Le loro personalità sono ancora poco studiate, ma si può dire che nelle loro opere, di gusto un po’ di maniera e con ricordi massariani, essi hanno sempre saputo dare ai loro committenti scenografici complessi, eseguiti con buona tecnica e buone decorazioni, corrispondenti ai gusti dell’ambiente in cui operavano (Rizzi). A loro si deve nel duomo di San Vito anche il busto in marmo di Daniele Delfino, fatto erigere dai sanvitesi per ringraziare il patriarca del munifico dono della costruzione della chiesa, e le statue di San Vito e San Modesto per l’Altare Maggiore commissionate loro dal Delfino. L’Altare Maggiore, di gusto barocco, proviene dalla precedente parrocchiale, come si vede dalle iscrizioni conservate. I Mattiussi con le loro opere lo resero solo più imponente, mentre i graziosi putti del “Tabernacolo” furono eseguiti negli anni dal 1724 al 1733, come si può arguire dal loro modellato, notevolmente diverso da quello usato dai suddetti scultori (Goi).

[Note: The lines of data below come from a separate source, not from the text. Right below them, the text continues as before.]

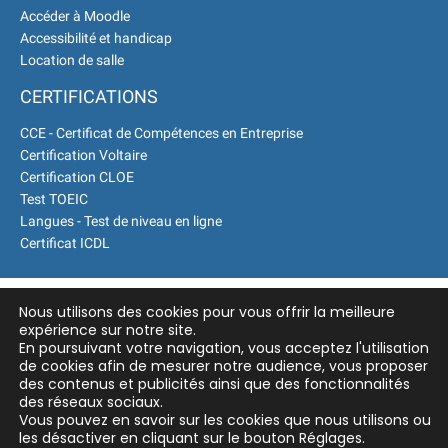
Accéder à Moodle
Accessibilité et handicap
Location de salle
CERTIFICATIONS
CCE - Certificat de Compétences en Entreprise
Certification Voltaire
Certification CLOE
Test TOEIC
Langues - Test de niveau en ligne
Certificat ICDL
Nous utilisons des cookies pour vous offrir la meilleure
expérience sur notre site.
En poursuivant votre navigation, vous acceptez l'utilisation
de cookies afin de mesurer notre audience, vous proposer
des contenus et publicités ainsi que des fonctionnalités
des réseaux sociaux.
Vous pouvez en savoir sur les cookies que nous utilisons ou
les désactiver en cliquant sur le bouton Réglages.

La chiesa era completamente finita quando fu consacrata nel 1752. Era stato riutilizzato per ornare il presbiterio quanto rimaneva delle opere per l’organo dell’Amalteo, era stata riadattata la pala del Padovanino nel secondo altare a sinistra, ricostruito dal Mattiussi fra il 1750 e il 1752 utilizzando il bel marmo verde del precedente (Goi). Il duomo era stato dotato di un nuovo organo, costruito dal Nacchini, veneziano, che era il miglior organaro del tempo. Il patriarca aveva provveduto anche a farlo dipingere e dorare da Andrea Urbani. Questo strumento, purtroppo, è andato perduto quando fu sostituito da uno più moderno nel 1914 dell’organaro Zanin di Codroipo. Opere di pittori contemporanei furono inserite nei ricostruiti altari, probabilmente sempre per interessamento del Delfino. Sappiamo per certo che egli aveva pagato nel 1751 il pittore Francesco Zugno, cui si devono anche altre opere nel duomo di San Vito, per la pala delle Anime Purganti, collocata sul secondo altare della parete destra della navata.